== What you need to do ==
Filter the entries, keeping every line with the string "managed".

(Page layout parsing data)
────────

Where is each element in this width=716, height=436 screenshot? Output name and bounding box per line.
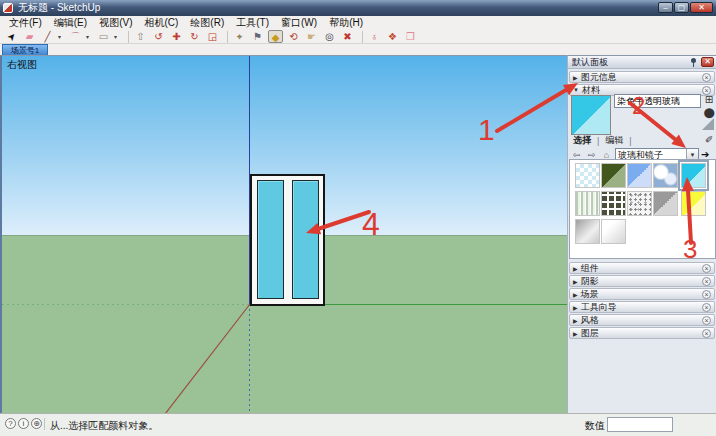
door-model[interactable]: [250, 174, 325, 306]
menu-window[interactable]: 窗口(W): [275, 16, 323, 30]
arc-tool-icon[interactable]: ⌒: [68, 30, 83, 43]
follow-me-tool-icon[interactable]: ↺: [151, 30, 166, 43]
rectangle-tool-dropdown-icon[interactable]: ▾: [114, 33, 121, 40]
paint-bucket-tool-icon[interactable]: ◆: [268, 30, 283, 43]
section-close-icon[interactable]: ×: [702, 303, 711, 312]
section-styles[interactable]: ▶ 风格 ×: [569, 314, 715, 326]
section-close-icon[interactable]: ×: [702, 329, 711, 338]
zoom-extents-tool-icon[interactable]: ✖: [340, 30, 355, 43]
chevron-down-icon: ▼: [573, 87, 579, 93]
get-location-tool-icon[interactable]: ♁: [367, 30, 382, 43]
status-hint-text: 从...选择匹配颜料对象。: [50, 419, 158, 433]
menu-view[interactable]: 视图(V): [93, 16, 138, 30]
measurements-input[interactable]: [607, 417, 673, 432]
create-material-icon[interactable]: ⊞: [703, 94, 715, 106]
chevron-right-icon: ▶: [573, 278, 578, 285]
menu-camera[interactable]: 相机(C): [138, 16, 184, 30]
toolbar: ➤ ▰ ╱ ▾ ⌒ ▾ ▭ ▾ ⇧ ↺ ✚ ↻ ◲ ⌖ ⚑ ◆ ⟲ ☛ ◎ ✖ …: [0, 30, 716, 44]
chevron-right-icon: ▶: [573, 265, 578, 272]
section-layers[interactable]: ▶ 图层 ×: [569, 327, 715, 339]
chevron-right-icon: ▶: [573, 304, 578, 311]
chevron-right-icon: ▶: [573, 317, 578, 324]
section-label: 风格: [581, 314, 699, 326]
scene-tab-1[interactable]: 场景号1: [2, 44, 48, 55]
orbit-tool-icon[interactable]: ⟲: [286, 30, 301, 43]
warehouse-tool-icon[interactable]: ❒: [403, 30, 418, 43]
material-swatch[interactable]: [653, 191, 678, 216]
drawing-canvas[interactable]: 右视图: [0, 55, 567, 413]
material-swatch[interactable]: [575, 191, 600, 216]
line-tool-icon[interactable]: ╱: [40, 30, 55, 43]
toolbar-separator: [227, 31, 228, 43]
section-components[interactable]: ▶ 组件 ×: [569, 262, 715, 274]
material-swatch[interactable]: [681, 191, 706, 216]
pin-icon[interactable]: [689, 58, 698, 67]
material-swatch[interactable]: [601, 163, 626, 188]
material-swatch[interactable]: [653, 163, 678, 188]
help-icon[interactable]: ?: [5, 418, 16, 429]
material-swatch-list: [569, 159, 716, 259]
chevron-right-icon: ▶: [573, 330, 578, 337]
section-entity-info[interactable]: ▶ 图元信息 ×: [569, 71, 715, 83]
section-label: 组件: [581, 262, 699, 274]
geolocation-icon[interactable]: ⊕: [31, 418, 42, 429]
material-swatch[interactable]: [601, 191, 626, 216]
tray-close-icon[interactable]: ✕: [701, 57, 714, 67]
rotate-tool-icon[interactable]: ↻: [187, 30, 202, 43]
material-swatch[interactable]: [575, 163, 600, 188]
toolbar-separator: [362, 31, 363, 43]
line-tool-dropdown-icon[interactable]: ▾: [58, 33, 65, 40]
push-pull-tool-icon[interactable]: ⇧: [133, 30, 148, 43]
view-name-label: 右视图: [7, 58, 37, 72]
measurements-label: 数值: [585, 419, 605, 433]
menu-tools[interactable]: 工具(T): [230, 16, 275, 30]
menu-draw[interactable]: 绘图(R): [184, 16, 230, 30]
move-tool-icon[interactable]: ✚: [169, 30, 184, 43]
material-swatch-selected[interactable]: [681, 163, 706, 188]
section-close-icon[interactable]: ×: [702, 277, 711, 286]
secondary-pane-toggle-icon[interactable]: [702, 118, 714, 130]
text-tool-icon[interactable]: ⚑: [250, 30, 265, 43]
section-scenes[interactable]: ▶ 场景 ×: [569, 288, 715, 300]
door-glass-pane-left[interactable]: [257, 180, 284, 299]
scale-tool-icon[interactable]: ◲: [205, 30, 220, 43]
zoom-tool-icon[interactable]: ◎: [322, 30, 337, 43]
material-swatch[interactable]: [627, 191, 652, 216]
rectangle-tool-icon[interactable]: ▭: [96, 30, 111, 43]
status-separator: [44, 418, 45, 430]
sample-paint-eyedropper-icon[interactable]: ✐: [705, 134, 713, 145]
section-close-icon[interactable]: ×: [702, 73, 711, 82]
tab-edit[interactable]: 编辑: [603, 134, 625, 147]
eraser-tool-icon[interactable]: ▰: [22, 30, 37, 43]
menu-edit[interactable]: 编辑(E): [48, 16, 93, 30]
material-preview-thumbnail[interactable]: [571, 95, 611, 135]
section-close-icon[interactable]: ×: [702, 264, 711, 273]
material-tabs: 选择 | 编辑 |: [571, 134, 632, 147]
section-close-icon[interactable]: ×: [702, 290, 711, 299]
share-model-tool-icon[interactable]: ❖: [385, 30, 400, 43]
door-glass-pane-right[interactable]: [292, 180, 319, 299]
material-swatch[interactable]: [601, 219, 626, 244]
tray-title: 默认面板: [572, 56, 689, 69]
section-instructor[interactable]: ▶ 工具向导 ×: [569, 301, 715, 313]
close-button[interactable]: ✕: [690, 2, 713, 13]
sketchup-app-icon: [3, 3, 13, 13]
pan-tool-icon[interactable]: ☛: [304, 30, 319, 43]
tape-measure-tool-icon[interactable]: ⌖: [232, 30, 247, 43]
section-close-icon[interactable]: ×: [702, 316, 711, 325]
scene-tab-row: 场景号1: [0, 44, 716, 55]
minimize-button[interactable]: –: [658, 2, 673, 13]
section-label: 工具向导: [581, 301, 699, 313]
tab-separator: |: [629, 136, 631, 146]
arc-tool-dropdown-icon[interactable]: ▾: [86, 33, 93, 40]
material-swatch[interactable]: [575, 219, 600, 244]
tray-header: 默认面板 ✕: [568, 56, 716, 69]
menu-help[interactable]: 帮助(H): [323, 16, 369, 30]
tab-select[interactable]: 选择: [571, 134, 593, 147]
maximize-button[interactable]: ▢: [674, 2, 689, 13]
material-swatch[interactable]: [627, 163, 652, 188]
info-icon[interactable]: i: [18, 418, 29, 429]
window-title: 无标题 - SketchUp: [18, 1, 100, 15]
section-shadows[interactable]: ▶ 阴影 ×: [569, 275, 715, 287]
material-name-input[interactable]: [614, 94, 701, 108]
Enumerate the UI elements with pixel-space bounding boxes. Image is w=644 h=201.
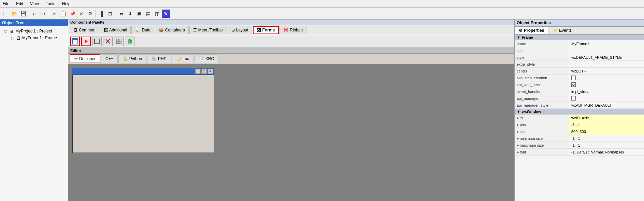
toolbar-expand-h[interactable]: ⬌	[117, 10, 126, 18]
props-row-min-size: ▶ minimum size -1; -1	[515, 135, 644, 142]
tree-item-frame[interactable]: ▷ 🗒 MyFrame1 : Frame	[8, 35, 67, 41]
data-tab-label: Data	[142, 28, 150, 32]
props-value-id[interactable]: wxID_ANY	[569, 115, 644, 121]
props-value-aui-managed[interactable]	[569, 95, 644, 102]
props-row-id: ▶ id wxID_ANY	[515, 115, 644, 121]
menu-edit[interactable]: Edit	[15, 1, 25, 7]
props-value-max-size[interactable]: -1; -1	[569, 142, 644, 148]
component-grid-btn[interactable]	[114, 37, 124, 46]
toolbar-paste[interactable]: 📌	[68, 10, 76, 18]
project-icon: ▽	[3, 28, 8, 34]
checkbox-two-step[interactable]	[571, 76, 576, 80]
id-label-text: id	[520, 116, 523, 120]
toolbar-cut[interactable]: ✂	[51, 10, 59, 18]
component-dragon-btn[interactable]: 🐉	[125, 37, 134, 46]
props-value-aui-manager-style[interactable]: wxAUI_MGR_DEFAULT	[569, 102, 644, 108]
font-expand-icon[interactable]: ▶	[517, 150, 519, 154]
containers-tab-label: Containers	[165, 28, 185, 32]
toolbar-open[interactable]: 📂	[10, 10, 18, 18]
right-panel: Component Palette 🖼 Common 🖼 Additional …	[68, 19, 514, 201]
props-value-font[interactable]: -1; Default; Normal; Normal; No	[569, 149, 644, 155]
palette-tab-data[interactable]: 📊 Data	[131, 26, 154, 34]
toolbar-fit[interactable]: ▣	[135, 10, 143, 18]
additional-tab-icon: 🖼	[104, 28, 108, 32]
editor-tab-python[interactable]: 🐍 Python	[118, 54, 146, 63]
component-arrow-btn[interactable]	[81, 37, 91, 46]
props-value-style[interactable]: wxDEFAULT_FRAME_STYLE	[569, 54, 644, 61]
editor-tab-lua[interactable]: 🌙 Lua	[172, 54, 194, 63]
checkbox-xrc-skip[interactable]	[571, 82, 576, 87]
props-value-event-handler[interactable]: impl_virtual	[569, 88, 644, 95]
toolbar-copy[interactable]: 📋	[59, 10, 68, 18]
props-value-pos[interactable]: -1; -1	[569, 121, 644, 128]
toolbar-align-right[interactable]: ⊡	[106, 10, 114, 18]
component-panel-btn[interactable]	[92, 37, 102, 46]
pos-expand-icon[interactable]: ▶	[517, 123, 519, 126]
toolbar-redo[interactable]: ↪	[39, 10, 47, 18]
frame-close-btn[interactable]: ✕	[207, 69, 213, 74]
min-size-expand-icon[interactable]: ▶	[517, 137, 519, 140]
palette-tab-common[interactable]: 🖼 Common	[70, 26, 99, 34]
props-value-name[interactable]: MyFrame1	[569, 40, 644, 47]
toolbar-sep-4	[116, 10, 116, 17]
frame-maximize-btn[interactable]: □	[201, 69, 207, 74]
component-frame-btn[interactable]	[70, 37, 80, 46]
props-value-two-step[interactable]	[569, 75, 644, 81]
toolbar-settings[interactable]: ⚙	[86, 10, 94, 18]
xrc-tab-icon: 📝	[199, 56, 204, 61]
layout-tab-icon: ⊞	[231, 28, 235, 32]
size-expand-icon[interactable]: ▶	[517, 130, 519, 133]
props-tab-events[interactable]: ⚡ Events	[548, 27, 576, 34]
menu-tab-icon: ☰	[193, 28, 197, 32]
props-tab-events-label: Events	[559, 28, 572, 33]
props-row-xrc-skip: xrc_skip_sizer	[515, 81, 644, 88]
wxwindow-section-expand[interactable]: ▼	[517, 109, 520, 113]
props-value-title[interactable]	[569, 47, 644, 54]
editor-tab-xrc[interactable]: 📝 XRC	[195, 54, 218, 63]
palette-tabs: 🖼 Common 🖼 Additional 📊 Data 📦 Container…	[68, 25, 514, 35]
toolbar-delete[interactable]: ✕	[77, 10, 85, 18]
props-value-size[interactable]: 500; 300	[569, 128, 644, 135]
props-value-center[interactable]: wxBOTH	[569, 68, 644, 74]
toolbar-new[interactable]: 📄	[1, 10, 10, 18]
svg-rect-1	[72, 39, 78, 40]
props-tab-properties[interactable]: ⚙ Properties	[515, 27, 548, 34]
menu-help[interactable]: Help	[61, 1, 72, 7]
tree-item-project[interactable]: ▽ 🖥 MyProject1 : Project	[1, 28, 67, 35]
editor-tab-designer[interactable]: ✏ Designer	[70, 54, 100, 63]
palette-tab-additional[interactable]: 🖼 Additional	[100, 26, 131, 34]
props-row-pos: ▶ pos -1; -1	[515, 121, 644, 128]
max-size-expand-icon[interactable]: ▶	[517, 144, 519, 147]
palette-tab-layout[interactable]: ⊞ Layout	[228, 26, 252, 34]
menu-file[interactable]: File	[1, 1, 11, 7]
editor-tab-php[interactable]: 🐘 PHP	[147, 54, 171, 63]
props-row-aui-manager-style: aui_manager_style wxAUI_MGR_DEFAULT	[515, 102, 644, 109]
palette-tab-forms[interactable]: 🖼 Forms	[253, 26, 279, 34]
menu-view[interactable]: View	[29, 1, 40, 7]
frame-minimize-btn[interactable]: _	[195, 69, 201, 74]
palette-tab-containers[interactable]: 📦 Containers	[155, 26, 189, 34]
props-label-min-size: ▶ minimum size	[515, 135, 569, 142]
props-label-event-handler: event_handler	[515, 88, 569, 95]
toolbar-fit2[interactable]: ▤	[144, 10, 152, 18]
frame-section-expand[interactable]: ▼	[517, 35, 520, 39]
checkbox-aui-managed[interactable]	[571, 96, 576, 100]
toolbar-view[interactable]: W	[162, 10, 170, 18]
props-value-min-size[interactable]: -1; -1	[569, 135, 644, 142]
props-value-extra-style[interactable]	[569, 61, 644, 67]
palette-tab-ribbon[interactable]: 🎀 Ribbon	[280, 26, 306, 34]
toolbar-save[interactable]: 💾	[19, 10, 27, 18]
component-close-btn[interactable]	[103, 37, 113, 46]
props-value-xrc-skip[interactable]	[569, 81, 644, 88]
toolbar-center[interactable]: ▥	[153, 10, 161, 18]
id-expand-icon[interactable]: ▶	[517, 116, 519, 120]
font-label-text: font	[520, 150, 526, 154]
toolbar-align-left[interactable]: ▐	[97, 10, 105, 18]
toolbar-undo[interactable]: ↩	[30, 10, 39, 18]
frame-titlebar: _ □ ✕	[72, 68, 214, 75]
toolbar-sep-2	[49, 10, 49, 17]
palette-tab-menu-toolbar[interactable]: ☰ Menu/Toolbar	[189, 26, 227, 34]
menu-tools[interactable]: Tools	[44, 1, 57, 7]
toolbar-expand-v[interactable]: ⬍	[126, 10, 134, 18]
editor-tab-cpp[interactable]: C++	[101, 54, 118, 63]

────────

== Written reply ==
props-value-aui-managed[interactable]	[569, 95, 644, 102]
checkbox-aui-managed[interactable]	[571, 96, 576, 100]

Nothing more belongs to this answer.